A man has been sentenced to 200 hours of community service after pleading guilty to supplying the drugs which led to the death of Liam Miller from Terrington near Malton.
Keiron Thomas Turley, 20, of Malden Road, Liverpool, was sentenced at York Crown Court on Monday 25 April 2016. The charge against Turley relates to the supply of 25i-NBOMe to Liam in June 2015.
Liam, 20, died at a house on Hamilton Drive West in Acomb, York, on July 27 2015, after being attacked by his friend Sam Donley.
Donley, 20, is currently serving a six years and eight months prison sentence for his manslaughter.
Liam Miller and Samuel Donley were good friends and they both took the hallucinogenic drug 25i-NBOMe on July 27.
In a violent attack which followed, Donley killed Liam while under the influence of the drug. No motive for the attack was established and the conclusion was that Donley killed Liam during a psychotic episode brought on by the drug.
Detective Inspector Mark Pearson, who led the investigation into Liam’s death, said: “No sentence can undo the devastating events of that night. But this case must surely serve as the starkest of all reminders of the deadly consequences of taking illegal drugs.
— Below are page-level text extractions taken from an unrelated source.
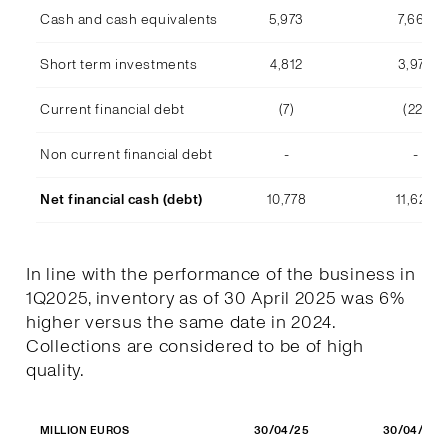
Cash and cash equivalents
5,973
7,668
Short term investments
4,812
3,978
Current financial debt
(7)
(22)
Non current financial debt
-
-
Net financial cash (debt)
10,778
11,623
In line with the performance of the business in
1Q2025, inventory as of 30 April 2025 was 6%
higher versus the same date in 2024.
Collections are considered to be of high
quality.
30/04/25
30/04/24
MILLION EUROS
Liam Miller’s promising life has been cut short and Sam Donley is now in prison, living with the fact that he has killed his best friend.
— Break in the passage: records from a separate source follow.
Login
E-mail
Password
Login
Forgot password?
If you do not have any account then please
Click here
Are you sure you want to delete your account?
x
“People must take heed of this warning and be aware of the potential dangers of this drug. As with all drugs, people may not be aware of what they are taking and the effects it may have. This case must surely be a wake-up call to everyone who experiments with illegal drugs. It is simply not worth putting your life or anyone else’s in such grave danger.”
NBOMe is a synthetic drug and was made illegal in June 2014 becoming a class A controlled drug.
25i-NBOMe is also known as 25i, INB-MeO, N-bomb, Smiles, Mr. Happy, Solaris and Cimbi-5.
Users of the drug have been found to suffer from paranoia, violence, agitation, seizures and hallucinogenic effects. It can also cause increased heart rate and blood pressure which can in extreme cases lead to heart failure.